Directions for this task: Copy the lines running from the one that contains "nger than their" to the end of the entries below, exactly and with no pictures.

The data:
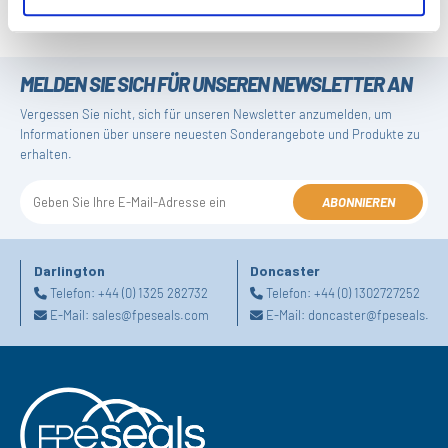
MELDEN SIE SICH FÜR UNSEREN NEWSLETTER AN
Vergessen Sie nicht, sich für unseren Newsletter anzumelden, um
Informationen über unsere neuesten Sonderangebote und Produkte zu
erhalten.
ABONNIEREN
Darlington
Doncaster
Telefon:
+44 (0) 1325 282732
Telefon:
+44 (0) 1302727252
E-Mail:
sales@fpeseals.com
E-Mail:
doncaster@fpeseals.co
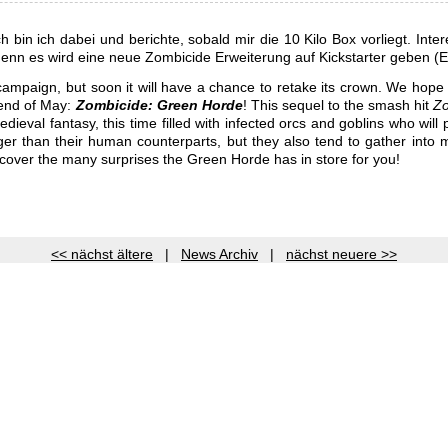
bin ich dabei und berichte, sobald mir die 10 Kilo Box vorliegt. Inter
denn es wird eine neue Zombicide Erweiterung auf Kickstarter geben (
aign, but soon it will have a chance to retake its crown. We hope y
 end of May:
Zombicide: Green Horde
! This sequel to the smash hit
Zo
edieval fantasy, this time filled with infected orcs and goblins who will 
nger than their human counterparts, but they also tend to gather into
ncover the many surprises the Green Horde has in store for you!
<< nächst ältere
|
News Archiv
|
nächst neuere >>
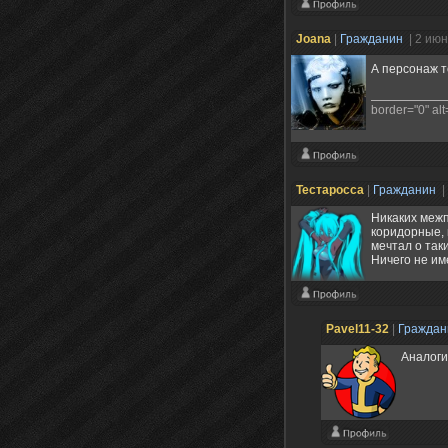
Joana
|
Гражданин
| 2 ию
А персонаж т
border="0" alt=
Тестаросса
|
Гражданин
|
Никаких межп
коридорные, 
мечтал о так
Ничего не им
Pavel11-32
|
Гражда
Аналоги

Response box:
nger than their human counterparts, but they also tend to gather into
ncover the many surprises the Green Horde has in store for you!
<< nächst ältere
|
News Archiv
|
nächst neuere >>
Joana
|
Гражданин
| 2 ию
А персонаж т
border="0" alt=
Тестаросса
|
Гражданин
|
Никаких межп
коридорные, 
мечтал о так
Ничего не им
Pavel11-32
|
Гражда
Аналоги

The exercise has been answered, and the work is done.